**WORK REQUEST**
In the data that follows, find each line containing "their" and copy it.

BEGIN EXERCISE INPUTS

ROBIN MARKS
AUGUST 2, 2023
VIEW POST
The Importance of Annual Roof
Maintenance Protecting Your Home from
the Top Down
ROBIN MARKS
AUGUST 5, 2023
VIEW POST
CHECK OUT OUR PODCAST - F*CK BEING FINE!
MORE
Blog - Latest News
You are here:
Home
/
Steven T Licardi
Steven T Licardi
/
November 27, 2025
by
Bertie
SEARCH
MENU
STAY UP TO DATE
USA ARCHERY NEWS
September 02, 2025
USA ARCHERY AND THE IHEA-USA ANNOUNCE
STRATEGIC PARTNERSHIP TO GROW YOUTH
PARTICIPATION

END EXERCISE INPUTS
BEGIN EXERCISE INPUTS

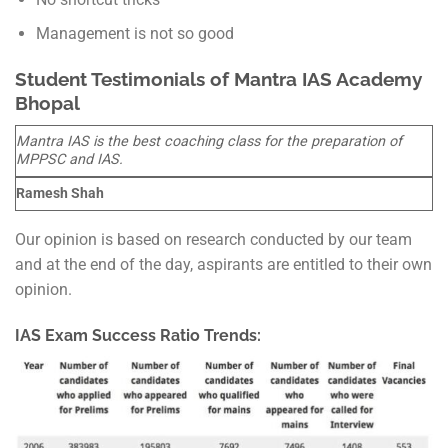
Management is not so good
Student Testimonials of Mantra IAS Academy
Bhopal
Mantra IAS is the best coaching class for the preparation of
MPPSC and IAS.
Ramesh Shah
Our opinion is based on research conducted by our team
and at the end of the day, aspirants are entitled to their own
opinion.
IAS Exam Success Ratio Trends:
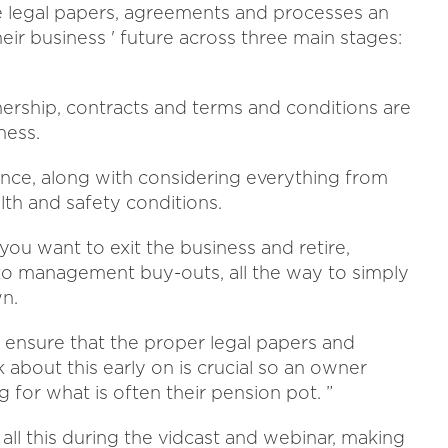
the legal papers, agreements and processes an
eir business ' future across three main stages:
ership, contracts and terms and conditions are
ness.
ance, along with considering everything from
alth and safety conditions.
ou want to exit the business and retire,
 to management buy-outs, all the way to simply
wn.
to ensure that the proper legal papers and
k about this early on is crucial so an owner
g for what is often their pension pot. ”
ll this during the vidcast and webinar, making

END EXERCISE INPUTS

**RESULT**
and at the end of the day, aspirants are entitled to their own
g for what is often their pension pot. ”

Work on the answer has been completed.